In a recent blog post, Trend Micro reports that a group of hackers calling themselves Outlaw has returned after several months of silence and is attacking servers with weak security levels. However, now it is using upgraded malware which first infects systems to use their computation power to secretly mine crypto and then kills the crypto miners working on them.
Attackers moving from China to Europe and US
The re-emerged hacking group, Outlaw, is now targeting corporate systems that lack serious cyber protection or have not yet upgraded their security systems. The hackers are now using an upgraded set of malware and target systems that mine digital currencies.

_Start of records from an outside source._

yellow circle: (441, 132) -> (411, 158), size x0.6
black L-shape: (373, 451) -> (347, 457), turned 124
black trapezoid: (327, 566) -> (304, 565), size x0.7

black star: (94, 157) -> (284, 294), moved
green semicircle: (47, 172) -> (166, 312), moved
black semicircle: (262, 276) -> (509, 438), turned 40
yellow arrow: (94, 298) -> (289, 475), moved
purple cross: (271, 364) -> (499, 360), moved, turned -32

The group first ‘presented itself to the world’ back in 2018 and, over the last year, have been improving and testing their new equipment while attacking crypto miners in China.
However, this year, the Outlaw hackers have switched to the US and Europe.
Upgraded malware eliminates miners
The upgraded botnet infects corporate servers and erases the existing crypto mining software on them. The Trend Micro cyber research team have been studying the hackers from Outlaw for a long time. The samples they managed to find say that the hackers are also using their botnet for stealing data from servers used by companies in the financial sector in order to sell it later on.
However, the study says that the hackers are not only going to attack corporate servers that have not yet been upgraded. The researchers also mention they found commands for Android APKs and Android Debug Bridge. These can make Android-powered TVs begin mining crypto without the owners knowing.